What to work on
Look through the entries. Copy each line that has the word "Skönlitteratur".

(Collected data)
——————————
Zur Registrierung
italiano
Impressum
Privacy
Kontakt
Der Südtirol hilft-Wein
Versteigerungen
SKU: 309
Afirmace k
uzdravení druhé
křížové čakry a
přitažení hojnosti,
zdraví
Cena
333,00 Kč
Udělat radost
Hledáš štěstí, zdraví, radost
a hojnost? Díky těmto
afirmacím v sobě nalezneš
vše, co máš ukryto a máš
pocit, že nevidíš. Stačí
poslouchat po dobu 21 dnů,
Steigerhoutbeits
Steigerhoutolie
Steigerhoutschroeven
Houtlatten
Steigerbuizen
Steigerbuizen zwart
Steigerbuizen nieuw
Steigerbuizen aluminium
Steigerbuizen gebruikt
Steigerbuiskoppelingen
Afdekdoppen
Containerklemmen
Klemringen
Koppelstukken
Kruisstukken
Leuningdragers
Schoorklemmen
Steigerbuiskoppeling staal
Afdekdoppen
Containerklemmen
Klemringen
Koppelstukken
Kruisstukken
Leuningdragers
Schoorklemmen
——————————
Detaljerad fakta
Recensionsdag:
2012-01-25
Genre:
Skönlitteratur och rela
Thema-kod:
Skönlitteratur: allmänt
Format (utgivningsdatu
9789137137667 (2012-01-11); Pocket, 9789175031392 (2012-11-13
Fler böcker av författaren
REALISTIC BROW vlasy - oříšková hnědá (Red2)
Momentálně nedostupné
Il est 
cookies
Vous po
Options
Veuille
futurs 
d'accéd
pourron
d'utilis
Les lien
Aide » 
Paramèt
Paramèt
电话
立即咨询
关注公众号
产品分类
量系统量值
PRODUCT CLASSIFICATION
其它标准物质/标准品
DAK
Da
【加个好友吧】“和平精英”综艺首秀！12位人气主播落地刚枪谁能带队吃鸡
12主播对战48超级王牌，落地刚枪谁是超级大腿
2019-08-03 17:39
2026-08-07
——————————
Solution below
Skönlitteratur och rela
Skönlitteratur: allmänt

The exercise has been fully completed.